Yes, this variant always produces the same result as
the original. To see this note that if the target key is not contained in the
collection, the recursion proceeds in identical fashion. The only issue is
when reaching a case where the target key equals the current “middle”
key in the table range. This means a match was found and in the origi-
nal version, the index of that match is immediately returned. In the new
version, the recursion continues to the lefthand side, within index range
[low, mid−1]. Since map keys are distinct, the target value will not be
found in that range, and it must be that everything in that range is strictly
smaller. By convention, that recursion will be an unsuccessful search and
will return the index one greater than the upper extend of the range. There-
fore, it returns index mid, which is the index at which the exact match was
found.

R-10.22 What is the expected running time of the methods for maintaining a maxima set if we insert n pairs such that each pair has lower cost and perfor mance than one before it? What is contained in the sorted map at the end of this series of operations? What if each pair had a lower cost and higher performance than the one before it?

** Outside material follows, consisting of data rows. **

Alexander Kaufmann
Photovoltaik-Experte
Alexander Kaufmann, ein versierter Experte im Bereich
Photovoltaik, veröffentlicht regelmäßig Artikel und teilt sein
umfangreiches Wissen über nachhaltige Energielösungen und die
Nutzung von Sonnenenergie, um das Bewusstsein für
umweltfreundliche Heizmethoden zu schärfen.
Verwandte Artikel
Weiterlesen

Lower cost and performance:

    O(n**2)
    
    The final set would contain all n pairs.

Lower cost and higher performance:

    O(n)

    The content of the set would be the last pair added only.

R-10.23 Draw an example skip list S that results from performing the following series of operations on the skip list shown in Figure 10.13: del S[38], S[48] = x , S[24] = y, del S[55]. Record your coin flips, as well.

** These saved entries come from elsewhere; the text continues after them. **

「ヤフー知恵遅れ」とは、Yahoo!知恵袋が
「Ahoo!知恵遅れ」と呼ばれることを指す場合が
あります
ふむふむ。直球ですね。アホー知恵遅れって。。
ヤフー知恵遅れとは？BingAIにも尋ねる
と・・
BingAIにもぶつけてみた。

R-10.24 Give a pseudo-code description of the `__delitem__` map operation when using a skip list.

R-10.25 Give a concrete implementation of the pop method, in the context of a MutableSet abstract base class, that relies only on the five core set behaviors described in Section 10.5.2.

In [None]:
from collections.abc import MutableSet


class PopMutableSet(MutableSet):

    def pop(self):
        for e in self:
            self.discard(e)
            return e
        raise KeyError('set is empty')
        

R-10.26 Give a concrete implementation of the isdisjoint method in the context of the MutableSet abstract base class, relying only on the five primary abstract methods of that class. Your algorithm should run in O(min(n,m)) where n and m denote the respective cardinalities of the two sets.

In [None]:
from collections.abc import MutableSet


class DisjointMutableSet(MutableSet):

    def isdisjoint(self, T):
        smallest_set = self
        largest_set = T
        if len(T) < len(self):
            smallest_set = T
            largest_set = self
        for e in smallest_set:     # O(min(n,m))
            if e in largest_set:   # O(1)
                return False
        return True

R-10.27 What abstraction would you use to manage a database of friends’ birthdays in order to support efficient queries such as “find all friends whose birthday is today” and “find the friend who will be the next to celebrate a birthday”?

A sorted multiset where the keys are the dates and the value is a list with the are the friends' names.